My dirty secret about literature is that I’m always looking to put down a book. I read slowly. I have places to be. Some restless part of me wants out, which might be why I get so turned on when a book announces itself as something I cannot put down. Nope, the book says, you’re coming with me.
Lately, every author who has captured me like this has been a woman writing about her own sexual experience. These are not mere bedroom confessionals, but the whole messy tangle of physical intimacy: the shame and electricity of the body, the confounding nature of desire, the use of alcohol and drugs to both numb and excite, and the question of whether to run toward the ideal of female beauty, or to reject it altogether. Sex is a subject that can be so dull, because despite all the complication and excitement it can contain, people usually lie. How thrilling when someone tells the truth.
1. Lidia Yuknavitch, The Chronology of Water
Lidia Yuknavitch’s memoir, as the title suggests, is hard to pin down. It is about motherhood, about girlhood, about drinking and screwing yourself into oblivion and then finding your voice on the page. My copy is dog-eared and filled with underlined passages. “I was using my body as a sexual battering ram,” she writes of her pansexual experiences in graduate school. Of her flirtation with erotic violence, she writes, “I felt like I had pain in me that needed to come out.” The book is about rage, ecstasy, abuse, appetite, bad decisions and grace. It is one of the most full-throated depictions of being a woman I have ever read.

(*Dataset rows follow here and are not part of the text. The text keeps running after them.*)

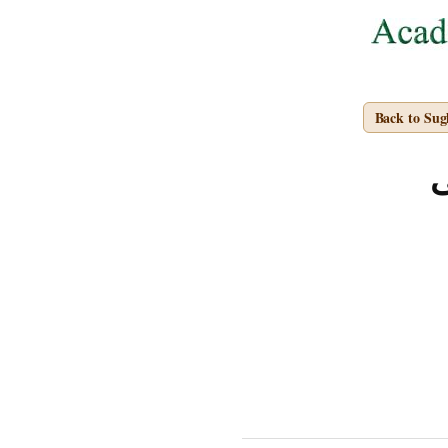
Back to Su
ی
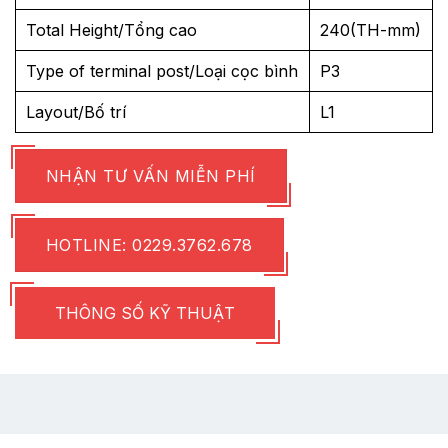
Total Height/Tổng cao
240(TH-mm)
Type of terminal post/Loại cọc bình
P3
Layout/Bố trí
L1
NHẬN TƯ VẤN MIỄN PHÍ
HOTLINE: 0229.3762.678
THÔNG SỐ KỸ THUẬT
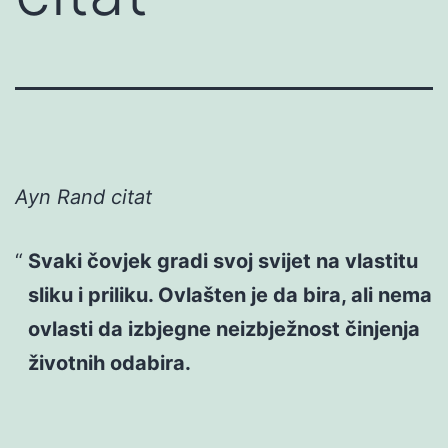
Ayn Rand citat
Svaki čovjek gradi svoj svijet na vlastitu
sliku i priliku. Ovlašten je da bira, ali nema
ovlasti da izbjegne neizbježnost činjenja
životnih odabira.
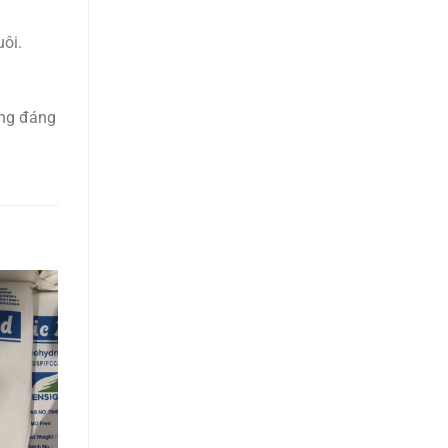
uôi.
ợng đáng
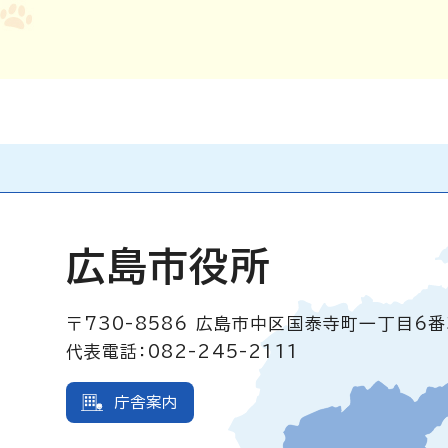
広島市役所
〒730-8586
広島市中区国泰寺町一丁目6番
代表電話：082-245-2111
庁舎案内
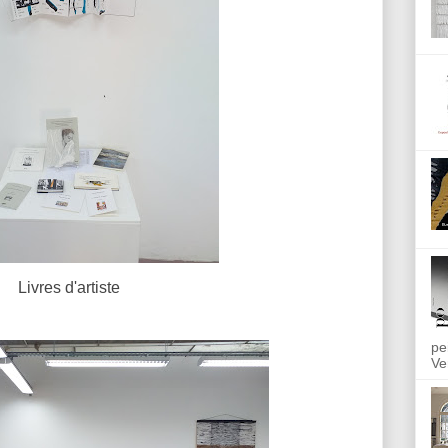
Livres d'artiste
pe
Ve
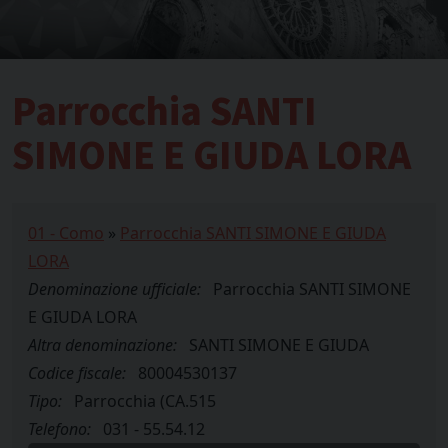
Parrocchia SANTI
SIMONE E GIUDA LORA
01 - Como
»
Parrocchia SANTI SIMONE E GIUDA
LORA
Denominazione ufficiale:
Parrocchia SANTI SIMONE
E GIUDA LORA
Altra denominazione:
SANTI SIMONE E GIUDA
Codice fiscale:
80004530137
Tipo:
Parrocchia (CA.515
Telefono:
031 - 55.54.12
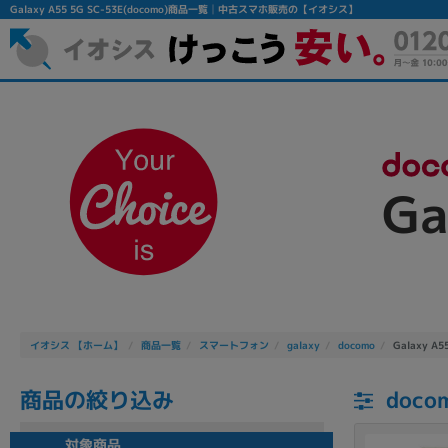
Galaxy A55 5G SC-53E(docomo)商品一覧│中古スマホ販売の【イオシス】
Ga
フリーワード
除外ワード
人気の検索ワード：
Let's note
EliteBook
MacBook
イオシス 【ホーム】
商品一覧
スマートフォン
galaxy
docomo
Galaxy A5
商品の絞り込み
doco
シリーズ
対象商品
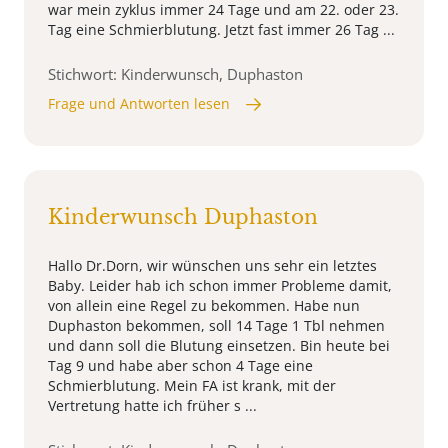
war mein zyklus immer 24 Tage und am 22. oder 23.
Tag eine Schmierblutung. Jetzt fast immer 26 Tag ...
Stichwort: Kinderwunsch, Duphaston
Frage und Antworten lesen
Kinderwunsch Duphaston
Hallo Dr.Dorn, wir wünschen uns sehr ein letztes
Baby. Leider hab ich schon immer Probleme damit,
von allein eine Regel zu bekommen. Habe nun
Duphaston bekommen, soll 14 Tage 1 Tbl nehmen
und dann soll die Blutung einsetzen. Bin heute bei
Tag 9 und habe aber schon 4 Tage eine
Schmierblutung. Mein FA ist krank, mit der
Vertretung hatte ich früher s ...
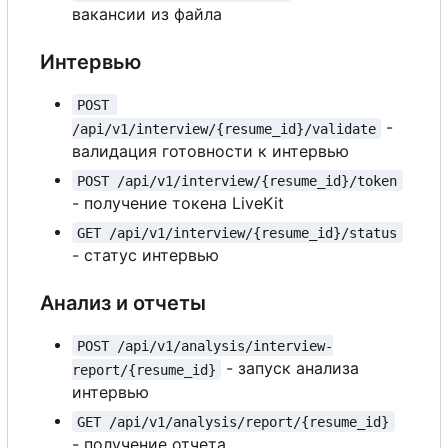
вакансии из файла
Интервью
POST 
-
/api/v1/interview/{resume_id}/validate
валидация готовности к интервью
POST /api/v1/interview/{resume_id}/token
- получение токена LiveKit
GET /api/v1/interview/{resume_id}/status
- статус интервью
Анализ и отчеты
POST /api/v1/analysis/interview-
- запуск анализа
report/{resume_id}
интервью
GET /api/v1/analysis/report/{resume_id}
- получение отчета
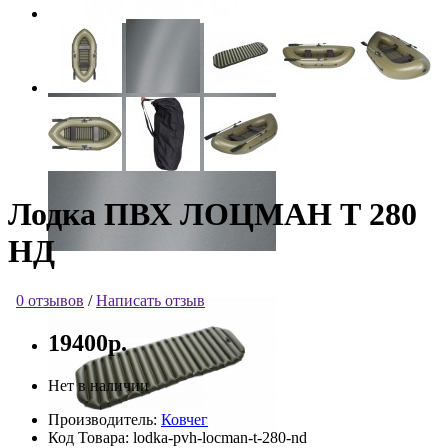
Лодка ПВХ ЛОЦМАН Т 280
НД
0 отзывов
/
Написать отзыв
19400р.
Нет в наличии
Производитель:
Ковчег
Код Товара:
lodka-pvh-locman-t-280-nd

2. Wendy C. Ortiz, Excavation
Wendy C. Ortiz tells the story of a five-year affair with her high school English teacher, alternating the perspective between the troubled girl who longs for drama, and the adult woman looking back and trying to make sense of it all. How did the entanglement warp her, and how did it instruct her? What was her role? Ortiz’s ability to render the hunger and heat-seeking of her teen self feels scary and familiar. She writes, “This is power in the curve of my hip, the way I turn to face him, the mystery of my turtleneck sweater, power in the sound of my whisper, power in the arch of my back and pout of my lips. This is fire, air, drowning, gushing, purging. This is illegal.”
3. Melissa Febos, Abandon Me
Melissa Febos’s memoir doesn’t come out until February, but allow me to cheat a tiny bit and include it here. The story is about Febos’s all-consuming love affair with a woman. It is hot, and it is messed up, which is to say: Relatable. Febos’s previous memoir, Whip Smart, covered her time as a dominatrix and heroin user, so it’s not surprising that Febos has developed a preternatural insight into sex and addiction, which become desperately entwined in this tale. As she writes, “When I say that I lost myself in love I don’t mean that my lover took something from me. I mean that there was already something missing and I poured her into its place.”
4. Melissa Broder, So Sad Today
Certain books contain electricity. I feel a voltage in my fingers as I turn the pages, and I confess that after about 50 pages of So Sad Today, a collection of essays by the woman who writes the painfully hilarious Twitter account of the same name, I had to set the book aside for a while. It was so much, all at once. Melissa Broder writes very funny, very raw essays about compulsive sexting with Internet strangers; her desperate need for attention and her mistrust of real people; and a history of anxiety, depression, and eating disorders. She is a rainbow assortment of classic female diagnoses, and I love her for it. There is a two-sentence passage in the second chapter that stunned me. I swear I wrote a whole book on this subject and never approached this kind of direct hit: “When you are lonely and blacking out in strange places, you let other lonely people do what they want to you. You call it free love.”
5. Phoebe Gloeckner, Diary of a Teenage Girl
I came to this book through the 2015 film of the same name, written and directed by Marielle Heller, which I also loved. Phoebe Gloeckner’s original graphic novel, published in 2002, is the semi-autobiographical tale of a 15-year-old girl who has an affair with her mother’s boyfriend. The book is composed of actual diary entries, which begin with typical rainbow hearts and adolescent delusions and slowly slump into a painful disillusionment. “I used to imagine us hugging each other and being warm in his bed and resting my head on his chest and hearing his heart beat. But it just never happened that way. We just fucked and fucked and it broke my beat and now I feel sick.” Like all of these authors, Gloeckner is trying to figure out the difference between sex and love, and between what she needs and what others want to take from her. She struggles, like of all us, to be the hero of her own story.